Extracted page text data:
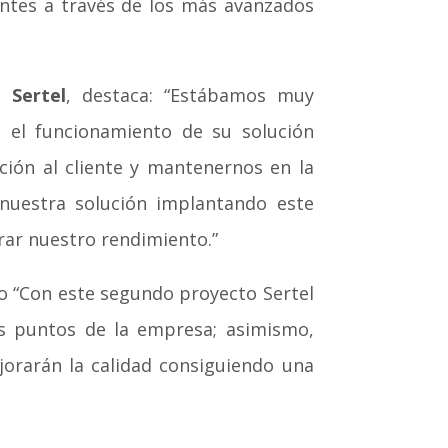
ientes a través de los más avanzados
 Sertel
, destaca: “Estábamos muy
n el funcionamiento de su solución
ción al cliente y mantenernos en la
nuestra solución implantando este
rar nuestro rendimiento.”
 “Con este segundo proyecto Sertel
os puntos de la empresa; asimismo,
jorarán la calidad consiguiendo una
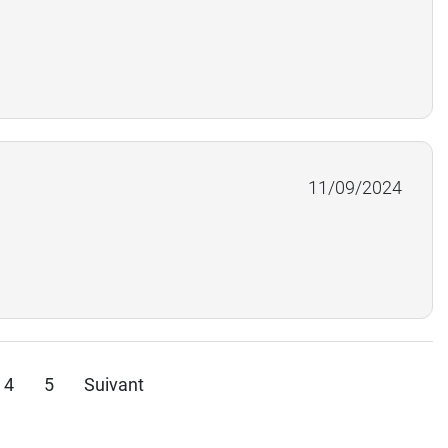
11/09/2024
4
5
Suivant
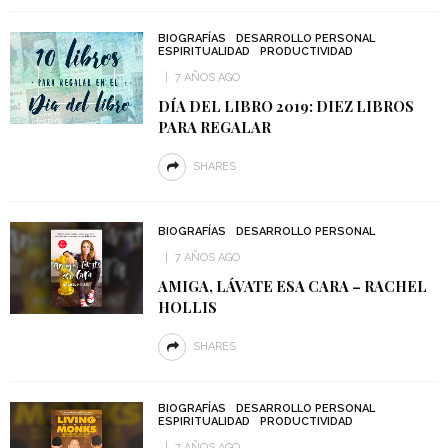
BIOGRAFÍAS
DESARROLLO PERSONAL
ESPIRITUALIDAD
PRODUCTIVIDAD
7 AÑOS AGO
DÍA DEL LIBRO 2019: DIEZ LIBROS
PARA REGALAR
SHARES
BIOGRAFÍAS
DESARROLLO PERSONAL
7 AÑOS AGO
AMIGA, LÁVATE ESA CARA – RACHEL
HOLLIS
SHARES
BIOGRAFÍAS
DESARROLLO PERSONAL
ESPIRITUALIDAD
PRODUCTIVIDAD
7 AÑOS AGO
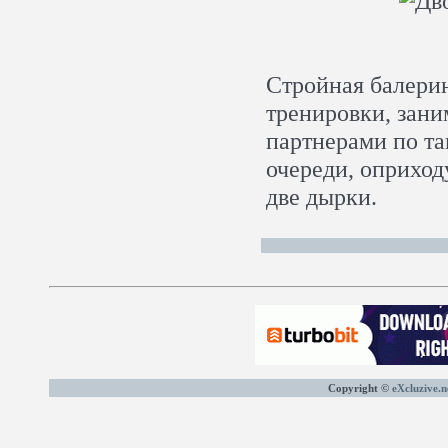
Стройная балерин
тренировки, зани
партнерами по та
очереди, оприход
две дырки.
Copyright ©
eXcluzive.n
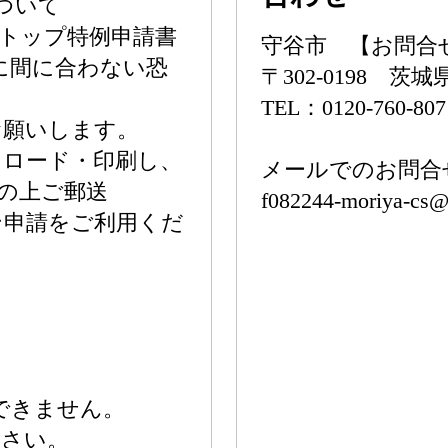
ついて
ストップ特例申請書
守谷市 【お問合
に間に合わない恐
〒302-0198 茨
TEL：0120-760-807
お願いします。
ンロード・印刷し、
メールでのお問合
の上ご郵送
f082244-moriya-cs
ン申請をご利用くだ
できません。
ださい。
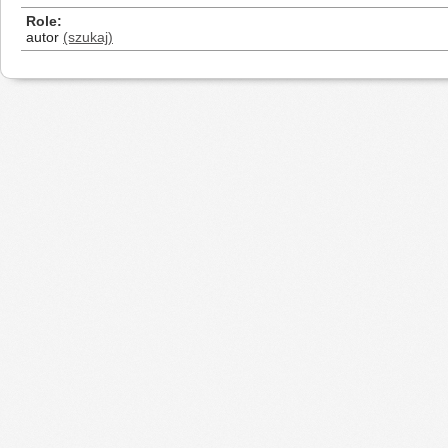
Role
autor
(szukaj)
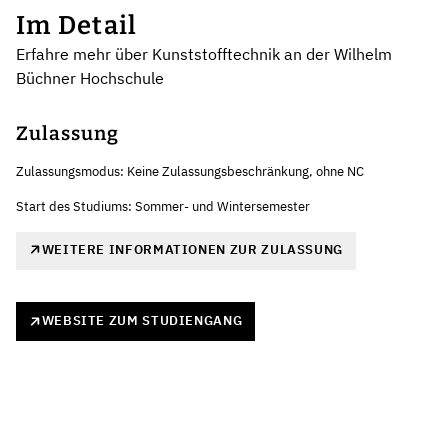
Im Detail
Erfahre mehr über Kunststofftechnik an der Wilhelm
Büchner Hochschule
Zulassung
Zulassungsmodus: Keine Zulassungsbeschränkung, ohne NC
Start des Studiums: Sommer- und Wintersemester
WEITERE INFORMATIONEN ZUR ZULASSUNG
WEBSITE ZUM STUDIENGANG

Problem requirements: Return every line of the records exactly as given, pictures excluded.

Exercise response:
ientes a través de los más avanzados
 Sertel
, destaca: “Estábamos muy
n el funcionamiento de su solución
ción al cliente y mantenernos en la
nuestra solución implantando este
rar nuestro rendimiento.”
 “Con este segundo proyecto Sertel
os puntos de la empresa; asimismo,
jorarán la calidad consiguiendo una
11/09/2024
4
5
Suivant
BIOGRAFÍAS
DESARROLLO PERSONAL
ESPIRITUALIDAD
PRODUCTIVIDAD
7 AÑOS AGO
DÍA DEL LIBRO 2019: DIEZ LIBROS
PARA REGALAR
SHARES
BIOGRAFÍAS
DESARROLLO PERSONAL
7 AÑOS AGO
AMIGA, LÁVATE ESA CARA – RACHEL
HOLLIS
SHARES
BIOGRAFÍAS
DESARROLLO PERSONAL
ESPIRITUALIDAD
PRODUCTIVIDAD
7 AÑOS AGO
Стройная балерин
тренировки, зани
партнерами по та
очереди, оприход
две дырки.
Copyright ©
eXcluzive.n
ついて
ストップ特例申請書
守谷市 【お問合
に間に合わない恐
〒302-0198 茨
TEL：0120-760-807
お願いします。
ンロード・印刷し、
メールでのお問合
の上ご郵送
f082244-moriya-cs
ン申請をご利用くだ
できません。
ださい。
Role
autor
(szukaj)
Im Detail
Erfahre mehr über Kunststofftechnik an der Wilhelm
Büchner Hochschule
Zulassung
Zulassungsmodus: Keine Zulassungsbeschränkung, ohne NC
Start des Studiums: Sommer- und Wintersemester
WEITERE INFORMATIONEN ZUR ZULASSUNG
WEBSITE ZUM STUDIENGANG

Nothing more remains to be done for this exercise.